**** Working data
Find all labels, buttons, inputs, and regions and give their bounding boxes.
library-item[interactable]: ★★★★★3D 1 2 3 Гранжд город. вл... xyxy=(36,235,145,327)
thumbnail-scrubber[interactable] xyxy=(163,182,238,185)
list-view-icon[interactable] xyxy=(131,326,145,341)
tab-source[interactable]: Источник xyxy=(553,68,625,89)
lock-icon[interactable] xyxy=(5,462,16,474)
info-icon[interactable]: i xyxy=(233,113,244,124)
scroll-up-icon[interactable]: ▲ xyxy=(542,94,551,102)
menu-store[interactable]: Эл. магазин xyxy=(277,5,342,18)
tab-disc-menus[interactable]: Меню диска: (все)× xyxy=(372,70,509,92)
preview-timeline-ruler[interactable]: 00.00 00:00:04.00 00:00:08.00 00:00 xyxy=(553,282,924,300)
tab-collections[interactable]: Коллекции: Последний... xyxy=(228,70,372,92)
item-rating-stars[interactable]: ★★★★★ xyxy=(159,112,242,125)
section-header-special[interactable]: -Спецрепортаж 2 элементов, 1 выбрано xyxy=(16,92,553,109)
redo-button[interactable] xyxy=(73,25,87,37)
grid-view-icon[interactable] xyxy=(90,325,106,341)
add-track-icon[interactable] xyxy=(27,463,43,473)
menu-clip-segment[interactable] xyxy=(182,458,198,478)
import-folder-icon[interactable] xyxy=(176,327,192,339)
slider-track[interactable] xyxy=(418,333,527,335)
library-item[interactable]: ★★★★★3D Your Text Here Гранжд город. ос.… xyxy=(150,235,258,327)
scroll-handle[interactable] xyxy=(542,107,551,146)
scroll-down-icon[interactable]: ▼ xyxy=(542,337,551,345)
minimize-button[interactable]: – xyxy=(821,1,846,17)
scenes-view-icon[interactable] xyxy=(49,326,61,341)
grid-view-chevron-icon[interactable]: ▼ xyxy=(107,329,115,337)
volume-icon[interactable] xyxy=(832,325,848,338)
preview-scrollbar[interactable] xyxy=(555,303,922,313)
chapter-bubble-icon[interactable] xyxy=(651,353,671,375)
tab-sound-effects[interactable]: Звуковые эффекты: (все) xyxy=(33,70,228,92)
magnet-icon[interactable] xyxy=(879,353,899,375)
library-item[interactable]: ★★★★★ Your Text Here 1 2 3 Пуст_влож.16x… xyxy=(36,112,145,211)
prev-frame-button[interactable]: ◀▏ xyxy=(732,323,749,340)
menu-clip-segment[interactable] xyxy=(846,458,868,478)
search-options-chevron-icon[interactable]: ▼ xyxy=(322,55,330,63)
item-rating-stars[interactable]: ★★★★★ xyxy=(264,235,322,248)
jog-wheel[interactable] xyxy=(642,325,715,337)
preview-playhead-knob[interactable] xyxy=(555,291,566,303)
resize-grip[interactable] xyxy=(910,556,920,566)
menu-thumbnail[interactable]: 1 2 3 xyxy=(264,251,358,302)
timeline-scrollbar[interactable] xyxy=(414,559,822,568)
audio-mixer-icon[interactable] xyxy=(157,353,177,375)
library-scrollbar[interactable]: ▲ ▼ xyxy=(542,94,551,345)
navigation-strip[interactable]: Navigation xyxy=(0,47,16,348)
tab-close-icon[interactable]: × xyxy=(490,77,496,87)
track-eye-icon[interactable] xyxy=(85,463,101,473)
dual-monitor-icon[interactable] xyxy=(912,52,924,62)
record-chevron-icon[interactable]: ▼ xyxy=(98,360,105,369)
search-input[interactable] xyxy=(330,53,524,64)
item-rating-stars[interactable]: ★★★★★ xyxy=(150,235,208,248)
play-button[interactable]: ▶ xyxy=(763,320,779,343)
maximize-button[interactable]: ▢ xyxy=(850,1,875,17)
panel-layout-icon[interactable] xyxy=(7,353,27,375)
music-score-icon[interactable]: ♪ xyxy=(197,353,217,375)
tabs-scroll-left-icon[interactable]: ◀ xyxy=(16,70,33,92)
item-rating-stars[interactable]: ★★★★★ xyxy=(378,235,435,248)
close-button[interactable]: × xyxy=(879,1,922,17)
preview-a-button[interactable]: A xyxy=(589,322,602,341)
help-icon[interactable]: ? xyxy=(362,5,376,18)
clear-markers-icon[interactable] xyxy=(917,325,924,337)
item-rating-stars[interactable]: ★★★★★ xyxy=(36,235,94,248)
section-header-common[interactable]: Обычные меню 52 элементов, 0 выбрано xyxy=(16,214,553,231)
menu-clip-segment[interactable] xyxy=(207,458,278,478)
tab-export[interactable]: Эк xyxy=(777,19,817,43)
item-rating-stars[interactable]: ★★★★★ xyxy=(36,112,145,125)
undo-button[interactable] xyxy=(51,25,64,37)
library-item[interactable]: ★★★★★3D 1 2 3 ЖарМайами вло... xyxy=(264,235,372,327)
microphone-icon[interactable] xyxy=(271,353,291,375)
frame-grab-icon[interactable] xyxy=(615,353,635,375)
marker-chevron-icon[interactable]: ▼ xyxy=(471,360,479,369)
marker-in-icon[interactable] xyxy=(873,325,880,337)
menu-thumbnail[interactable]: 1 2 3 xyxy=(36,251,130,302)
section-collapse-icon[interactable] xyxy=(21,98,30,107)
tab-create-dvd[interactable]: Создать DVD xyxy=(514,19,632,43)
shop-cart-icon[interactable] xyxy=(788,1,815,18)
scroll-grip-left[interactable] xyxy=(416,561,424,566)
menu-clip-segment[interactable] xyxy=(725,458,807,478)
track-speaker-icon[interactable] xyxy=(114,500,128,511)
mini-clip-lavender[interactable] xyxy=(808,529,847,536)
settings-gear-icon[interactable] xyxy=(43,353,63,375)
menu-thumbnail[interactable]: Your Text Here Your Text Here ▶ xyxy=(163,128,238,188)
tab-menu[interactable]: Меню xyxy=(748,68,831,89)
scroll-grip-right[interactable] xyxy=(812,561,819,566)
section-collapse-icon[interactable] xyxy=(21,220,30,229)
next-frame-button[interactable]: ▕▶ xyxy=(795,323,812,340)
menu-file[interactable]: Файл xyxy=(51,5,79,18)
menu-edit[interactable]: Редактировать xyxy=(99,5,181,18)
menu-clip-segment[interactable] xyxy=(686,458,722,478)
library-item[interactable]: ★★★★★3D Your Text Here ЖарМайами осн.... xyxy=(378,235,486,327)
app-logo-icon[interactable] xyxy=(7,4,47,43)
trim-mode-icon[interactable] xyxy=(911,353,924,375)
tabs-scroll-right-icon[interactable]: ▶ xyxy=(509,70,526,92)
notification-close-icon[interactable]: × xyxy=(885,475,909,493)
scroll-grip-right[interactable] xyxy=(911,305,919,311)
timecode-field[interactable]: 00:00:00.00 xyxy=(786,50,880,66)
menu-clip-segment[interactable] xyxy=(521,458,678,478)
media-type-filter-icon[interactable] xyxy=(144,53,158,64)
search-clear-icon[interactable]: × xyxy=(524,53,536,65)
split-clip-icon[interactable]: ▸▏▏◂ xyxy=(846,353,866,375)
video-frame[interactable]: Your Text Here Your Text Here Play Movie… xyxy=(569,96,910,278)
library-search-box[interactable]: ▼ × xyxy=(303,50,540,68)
********
§ **Exercise**:
Search the entries above for the word "ЖарМайами" and copy each line where it appears.

§ **Written reply**:
library-item[interactable]: ★★★★★3D 1 2 3 ЖарМайами вло... xyxy=(264,235,372,327)
library-item[interactable]: ★★★★★3D Your Text Here ЖарМайами осн.... xyxy=(378,235,486,327)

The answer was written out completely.